Nice, that should help.
Comment 44 Steffen Pingel CLA 2013-08-12 07:23:45 EDT
(In reply to comment #43)
> (In reply to comment #41)
> > We could also extend the tests to reuse existing reviews in cases where the
> > review is not modified.
> 
> I like the idea, but currently the tests don't do much except for pushing a
> review and then reading it. As they continue to cover more scenarios (like
> aborting, submitting, reviewing, etc) I can imagine a situation when we spend
> more time looking for a useful review rather than executing the test itself.

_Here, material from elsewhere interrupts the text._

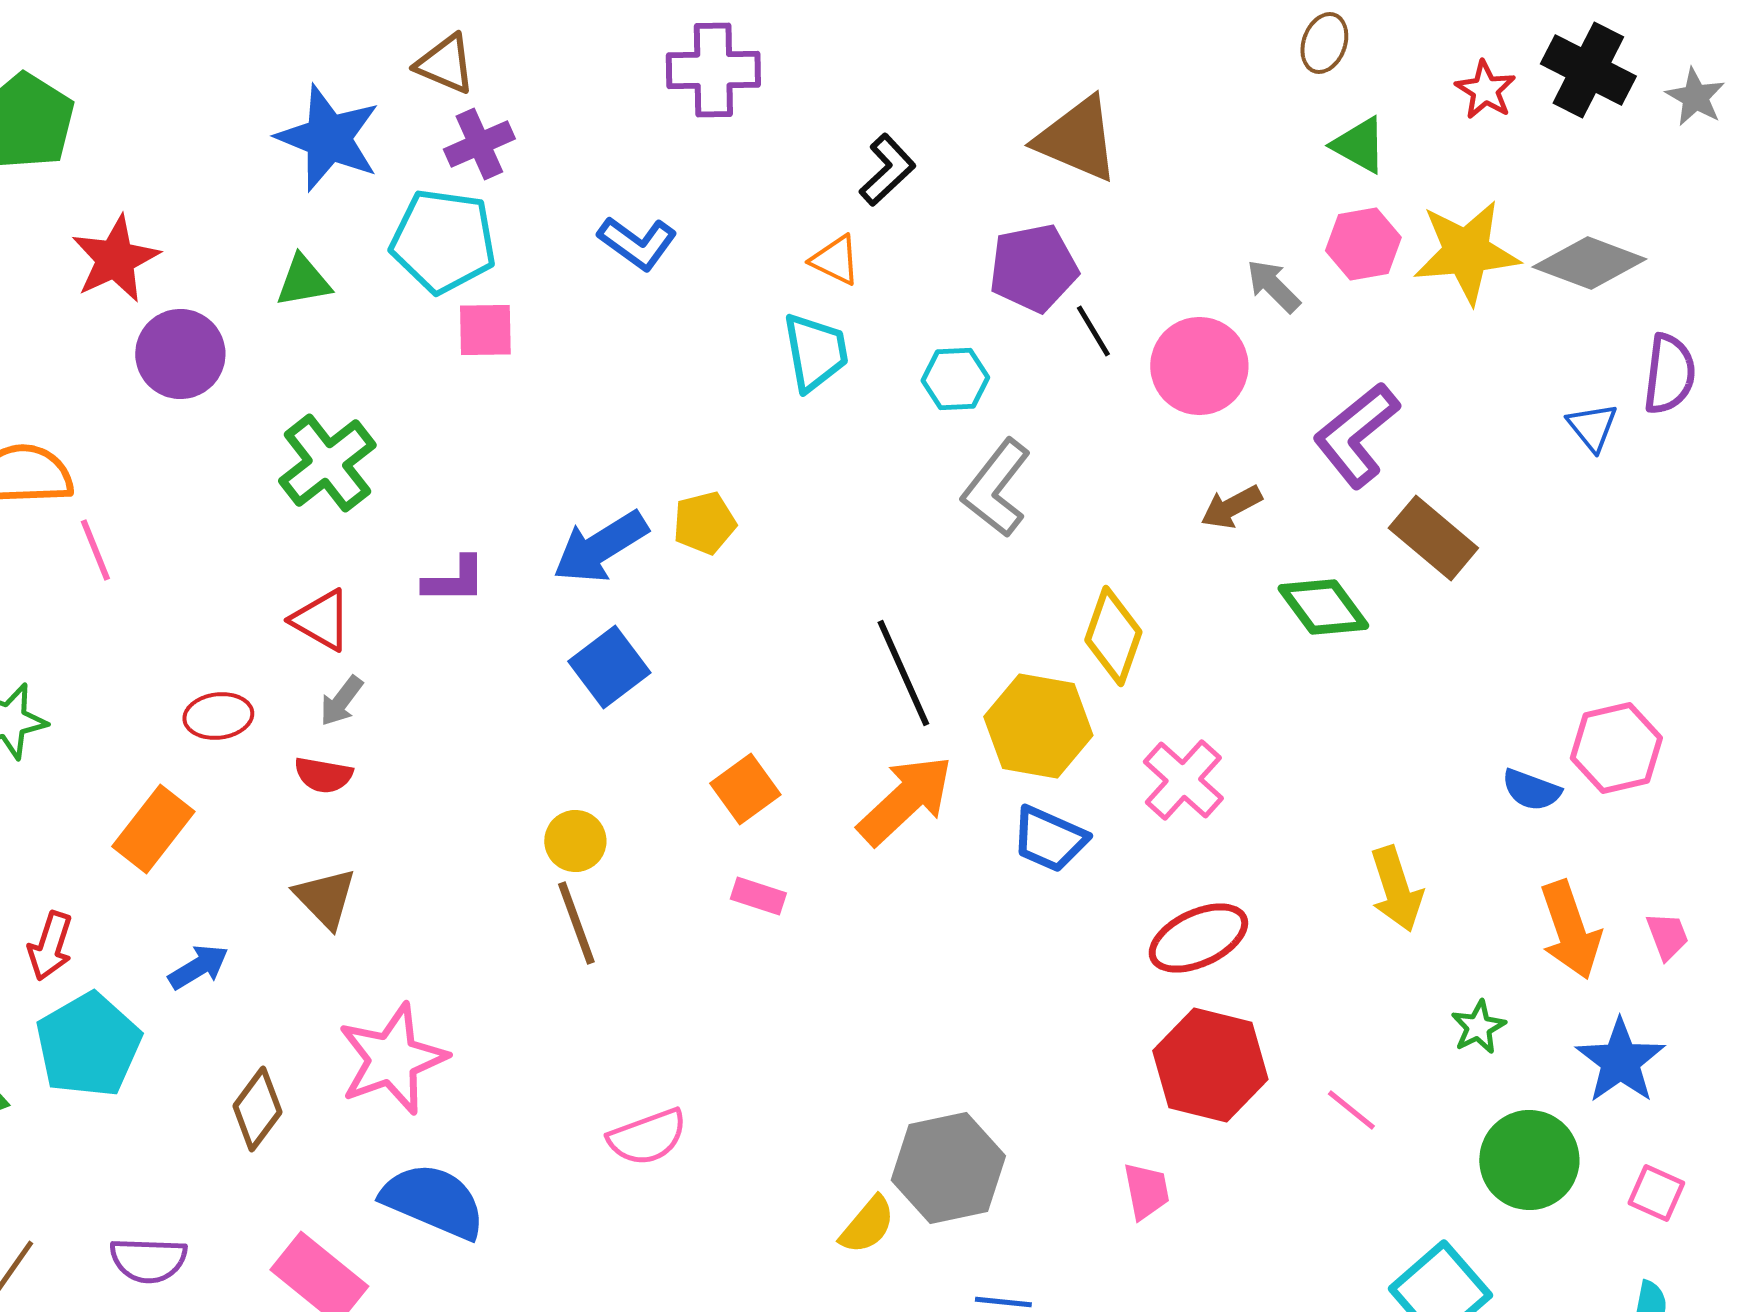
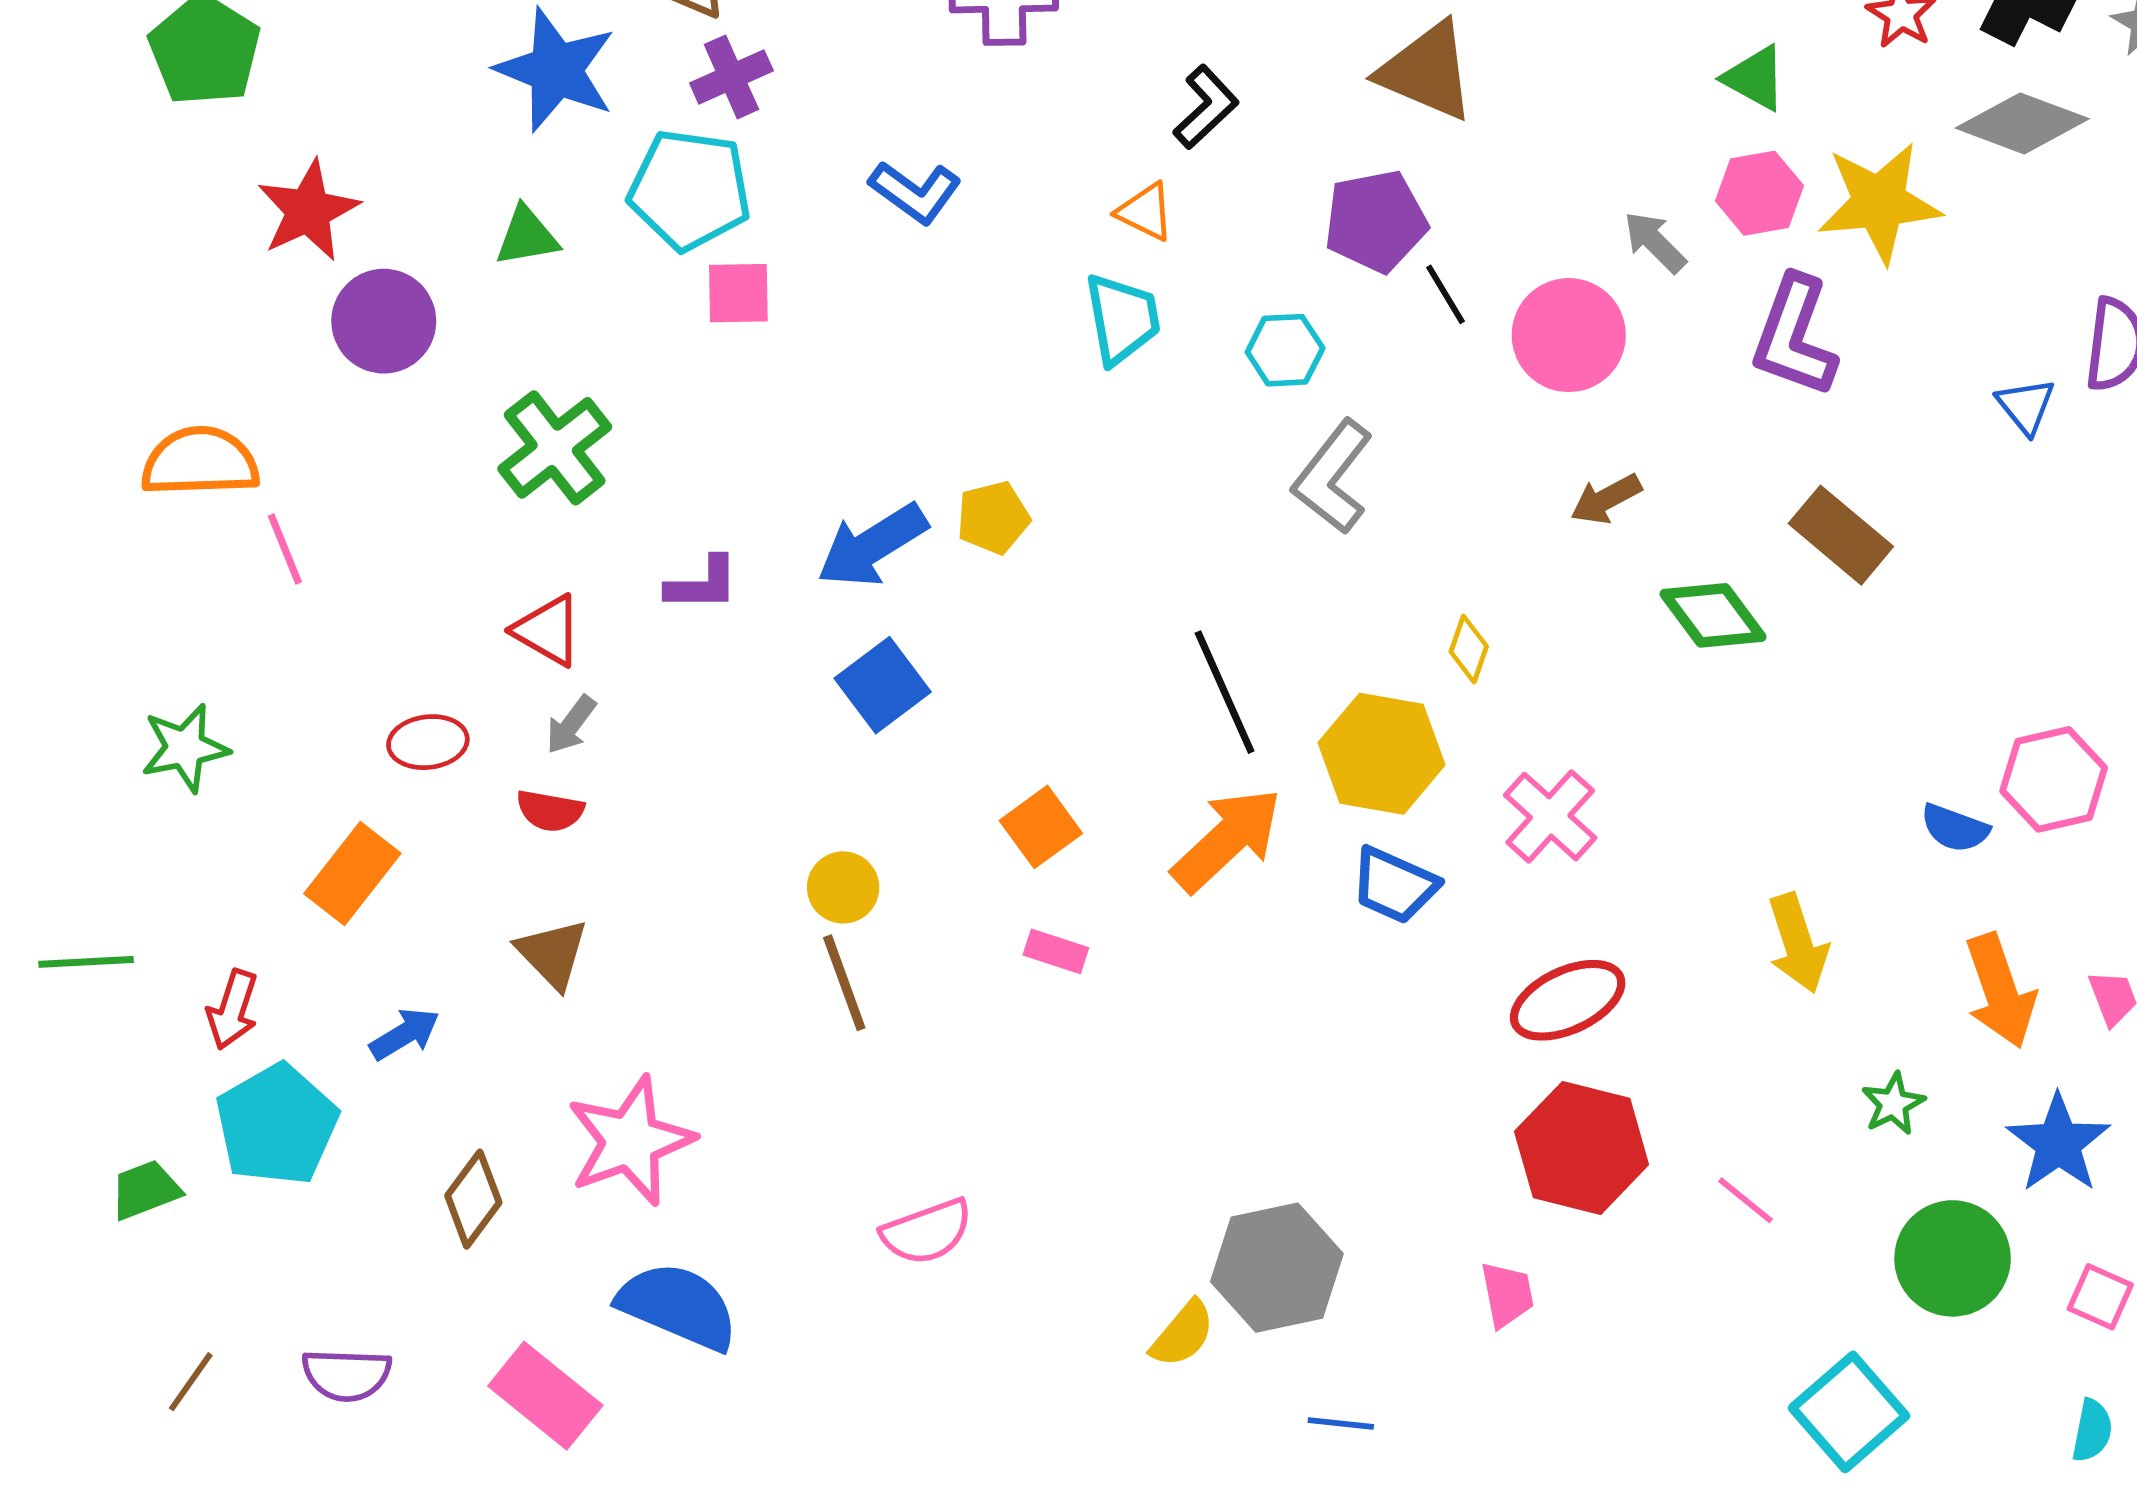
gray diamond: (1589, 263) -> (2022, 123), moved
purple L-shape: (1356, 435) -> (1794, 336), moved, turned -31
yellow diamond: (1113, 636) -> (1469, 649), size x0.6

I would cache that result and share it between tests so you only do the lookup once for a pre-defined review. Even if some tests still need to create separate reviews to set certain properties it could still help (but it's certainly not a general solution to the problem).
Comment 45 Tomasz Zarna CLA 2013-08-13 11:54:44 EDT
(In reply to comment #41)
> We could also extend the tests to reuse existing reviews in cases where the
> review is not modified.

This reminded me about https://git.eclipse.org/r/#/c/15135/ from comment 35.

Steffen's work-around from comment 42 worked great, so I don't think the issue is worth investing more time at the moment. I will try to tackle some of the remaining bugs for 2.0.1.
Comment 46 Sam Davis CLA 2016-01-05 18:26:42 EST
Closing as stale. The test server is reprovisioned every weekend so this is not an issue anymore.